[Record excerpts — start]

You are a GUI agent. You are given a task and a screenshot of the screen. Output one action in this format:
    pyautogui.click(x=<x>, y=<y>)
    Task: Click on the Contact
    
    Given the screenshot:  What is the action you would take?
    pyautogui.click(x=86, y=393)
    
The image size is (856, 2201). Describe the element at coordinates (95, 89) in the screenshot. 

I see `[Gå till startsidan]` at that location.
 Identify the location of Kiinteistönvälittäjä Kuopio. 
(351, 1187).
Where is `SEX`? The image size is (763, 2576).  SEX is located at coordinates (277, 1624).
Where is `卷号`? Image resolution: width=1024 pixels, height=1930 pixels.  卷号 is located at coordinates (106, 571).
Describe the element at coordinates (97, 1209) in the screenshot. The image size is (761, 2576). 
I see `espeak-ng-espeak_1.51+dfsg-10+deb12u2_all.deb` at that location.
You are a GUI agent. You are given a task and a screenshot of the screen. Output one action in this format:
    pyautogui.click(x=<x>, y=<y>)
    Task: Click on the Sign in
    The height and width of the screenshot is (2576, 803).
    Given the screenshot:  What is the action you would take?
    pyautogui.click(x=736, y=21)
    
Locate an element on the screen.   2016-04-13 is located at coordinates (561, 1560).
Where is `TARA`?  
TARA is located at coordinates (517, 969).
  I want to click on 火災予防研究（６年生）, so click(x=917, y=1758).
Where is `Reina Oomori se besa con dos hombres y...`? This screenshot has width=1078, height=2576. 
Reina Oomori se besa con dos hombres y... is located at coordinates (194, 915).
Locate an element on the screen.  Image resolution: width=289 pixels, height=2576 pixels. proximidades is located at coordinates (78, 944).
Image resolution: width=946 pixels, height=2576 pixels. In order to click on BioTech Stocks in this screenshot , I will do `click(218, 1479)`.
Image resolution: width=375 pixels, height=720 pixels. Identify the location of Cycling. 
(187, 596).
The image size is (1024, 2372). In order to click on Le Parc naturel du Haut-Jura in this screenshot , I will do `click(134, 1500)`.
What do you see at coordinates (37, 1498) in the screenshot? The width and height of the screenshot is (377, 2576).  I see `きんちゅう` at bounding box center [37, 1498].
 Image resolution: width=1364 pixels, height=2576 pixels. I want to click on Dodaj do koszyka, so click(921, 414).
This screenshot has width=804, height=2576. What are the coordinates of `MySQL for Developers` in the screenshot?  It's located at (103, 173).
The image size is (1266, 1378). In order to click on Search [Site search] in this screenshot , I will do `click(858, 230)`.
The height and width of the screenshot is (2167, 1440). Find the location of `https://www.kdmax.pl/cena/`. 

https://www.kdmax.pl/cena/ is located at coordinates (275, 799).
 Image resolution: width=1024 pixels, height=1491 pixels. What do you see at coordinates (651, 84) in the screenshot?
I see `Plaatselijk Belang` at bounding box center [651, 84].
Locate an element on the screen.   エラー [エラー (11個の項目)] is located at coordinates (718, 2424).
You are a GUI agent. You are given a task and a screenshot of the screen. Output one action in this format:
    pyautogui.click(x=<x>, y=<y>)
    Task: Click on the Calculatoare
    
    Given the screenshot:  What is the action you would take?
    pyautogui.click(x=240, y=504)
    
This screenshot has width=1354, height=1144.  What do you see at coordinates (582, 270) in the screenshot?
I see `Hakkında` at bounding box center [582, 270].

[Record excerpts — finish]

**Problem description:**
What you return must match the records above exactly.

**Exercise response:**
You are a GUI agent. You are given a task and a screenshot of the screen. Output one action in this format:
    pyautogui.click(x=<x>, y=<y>)
    Task: Click on the Contact
    
    Given the screenshot:  What is the action you would take?
    pyautogui.click(x=86, y=393)
    
The image size is (856, 2201). Describe the element at coordinates (95, 89) in the screenshot. 

I see `[Gå till startsidan]` at that location.
 Identify the location of Kiinteistönvälittäjä Kuopio. 
(351, 1187).
Where is `SEX`? The image size is (763, 2576).  SEX is located at coordinates (277, 1624).
Where is `卷号`? Image resolution: width=1024 pixels, height=1930 pixels.  卷号 is located at coordinates (106, 571).
Describe the element at coordinates (97, 1209) in the screenshot. The image size is (761, 2576). 
I see `espeak-ng-espeak_1.51+dfsg-10+deb12u2_all.deb` at that location.
You are a GUI agent. You are given a task and a screenshot of the screen. Output one action in this format:
    pyautogui.click(x=<x>, y=<y>)
    Task: Click on the Sign in
    The height and width of the screenshot is (2576, 803).
    Given the screenshot:  What is the action you would take?
    pyautogui.click(x=736, y=21)
    
Locate an element on the screen.   2016-04-13 is located at coordinates (561, 1560).
Where is `TARA`?  
TARA is located at coordinates (517, 969).
  I want to click on 火災予防研究（６年生）, so click(x=917, y=1758).
Where is `Reina Oomori se besa con dos hombres y...`? This screenshot has width=1078, height=2576. 
Reina Oomori se besa con dos hombres y... is located at coordinates (194, 915).
Locate an element on the screen.  Image resolution: width=289 pixels, height=2576 pixels. proximidades is located at coordinates (78, 944).
Image resolution: width=946 pixels, height=2576 pixels. In order to click on BioTech Stocks in this screenshot , I will do `click(218, 1479)`.
Image resolution: width=375 pixels, height=720 pixels. Identify the location of Cycling. 
(187, 596).
The image size is (1024, 2372). In order to click on Le Parc naturel du Haut-Jura in this screenshot , I will do `click(134, 1500)`.
What do you see at coordinates (37, 1498) in the screenshot? The width and height of the screenshot is (377, 2576).  I see `きんちゅう` at bounding box center [37, 1498].
 Image resolution: width=1364 pixels, height=2576 pixels. I want to click on Dodaj do koszyka, so click(921, 414).
This screenshot has width=804, height=2576. What are the coordinates of `MySQL for Developers` in the screenshot?  It's located at (103, 173).
The image size is (1266, 1378). In order to click on Search [Site search] in this screenshot , I will do `click(858, 230)`.
The height and width of the screenshot is (2167, 1440). Find the location of `https://www.kdmax.pl/cena/`. 

https://www.kdmax.pl/cena/ is located at coordinates (275, 799).
 Image resolution: width=1024 pixels, height=1491 pixels. What do you see at coordinates (651, 84) in the screenshot?
I see `Plaatselijk Belang` at bounding box center [651, 84].
Locate an element on the screen.   エラー [エラー (11個の項目)] is located at coordinates (718, 2424).
You are a GUI agent. You are given a task and a screenshot of the screen. Output one action in this format:
    pyautogui.click(x=<x>, y=<y>)
    Task: Click on the Calculatoare
    
    Given the screenshot:  What is the action you would take?
    pyautogui.click(x=240, y=504)
    
This screenshot has width=1354, height=1144.  What do you see at coordinates (582, 270) in the screenshot?
I see `Hakkında` at bounding box center [582, 270].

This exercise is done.